The statute that would grant the right of review would be 158(d), I believe, of title 28, which grants review from final orders or decisions of the district court sitting as an appellate court over bankruptcy matters.

John Paul Stevens:

And is this a final order?

Steven D. Cundra:

I think it is a final order in the context of this Court's holding in the Cohen case, that it is a... under the collateral order doctrine, it finally determines a disputed issue between the parties, it's an important issue that doesn't go to the merits of the controversy, and would be unreviewable on appeal.

John Paul Stevens:

But your theory is it's a collateral order under Cohen?

That's--

Steven D. Cundra:

Yes, Justice.

Ruth Bader Ginsburg:

--And you have... you're relying on the Third Circuit Pacor case for that preliminary... for how you characterize this as a Cohen v.
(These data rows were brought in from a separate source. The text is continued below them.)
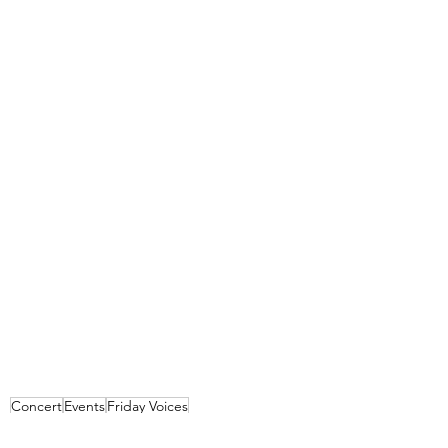
Concert
Events
Friday Voices
Events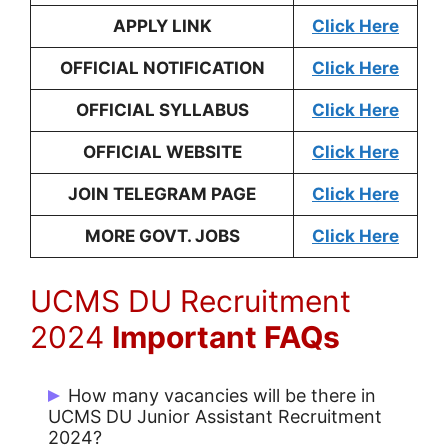
APPLY LINK
Click Here
OFFICIAL NOTIFICATION
Click Here
OFFICIAL SYLLABUS
Click Here
OFFICIAL WEBSITE
Click Here
JOIN TELEGRAM PAGE
Click Here
MORE GOVT. JOBS
Click Here
UCMS DU Recruitment
2024
Important FAQs
How many vacancies will be there in
UCMS DU Junior Assistant Recruitment
2024?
Beneficial--

Steven D. Cundra:

Yes, Justice.

I believe there are other cases which address that issue as well.

Ruth Bader Ginsburg:

--Can you explain to me what sense it would make to say that, in general, removal is not reviewable at all, then we know Congress wanted to take into account a different... to make the remand larger rather than smaller, and then to say... and for that larger, no review but for what was always understood never to be reviewable, suddenly in the bankruptcy context it's reviewable?

What possible sense does that reading make?

Steven D. Cundra:

One has to consider the context.

The context is the Bankruptcy Reform Act of 1978.
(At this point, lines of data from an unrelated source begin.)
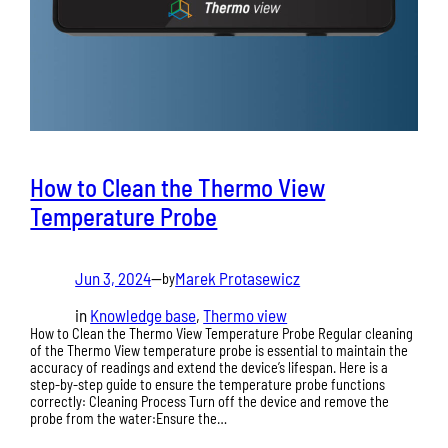
How to Clean the Thermo View
Temperature Probe
Jun 3, 2024
—
Marek Protasewicz
by
in
Knowledge base
, 
Thermo view
How to Clean the Thermo View Temperature Probe Regular cleaning
of the Thermo View temperature probe is essential to maintain the
accuracy of readings and extend the device’s lifespan. Here is a
step-by-step guide to ensure the temperature probe functions
correctly: Cleaning Process Turn off the device and remove the
probe from the water:Ensure the…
Prior to 1978, this country's bankruptcy jurisdiction was extremely limited.

The only jurisdiction of the bankruptcy court was that referees in bankruptcy who had the jurisdiction, which was called summary jurisdiction, which was only property in the actual or constructive possession of the court.
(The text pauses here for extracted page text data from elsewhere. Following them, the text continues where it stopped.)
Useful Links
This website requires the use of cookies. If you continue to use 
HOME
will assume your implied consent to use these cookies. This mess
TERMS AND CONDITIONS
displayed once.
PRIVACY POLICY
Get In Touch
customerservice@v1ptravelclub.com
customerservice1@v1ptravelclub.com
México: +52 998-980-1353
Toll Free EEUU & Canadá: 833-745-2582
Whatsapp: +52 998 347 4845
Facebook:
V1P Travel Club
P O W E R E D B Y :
There was also plenary jurisdiction, but it was only by consent.

In 1978, Congress determined that the Bankruptcy Act was not being effectively administered... Chapter 11 cases, what are now Chapter 11 cases were not being effectively administered, and it passed a brand new statute with a very broad jurisdiction over all cases arising in, arising under, or related to a bankruptcy case.

And Congress determined that in order to be effective it had to grab all litigation in whatever court, Federal, State, or tribal, and bring it into one central forum so that the bankruptcy court could adjudicate the estate of the debtor and adjudicate in a fair manner consistent with the interests of all creditors, not just the two private litigants, and it created the central forum.

It created a new court which ultimately the delegation of power was so great to an Article I court this Court struck down that statute, or had it amended in the Northern Pipeline and Marathon decision.

But that's what justified the broad jurisdiction to get all matters before one court.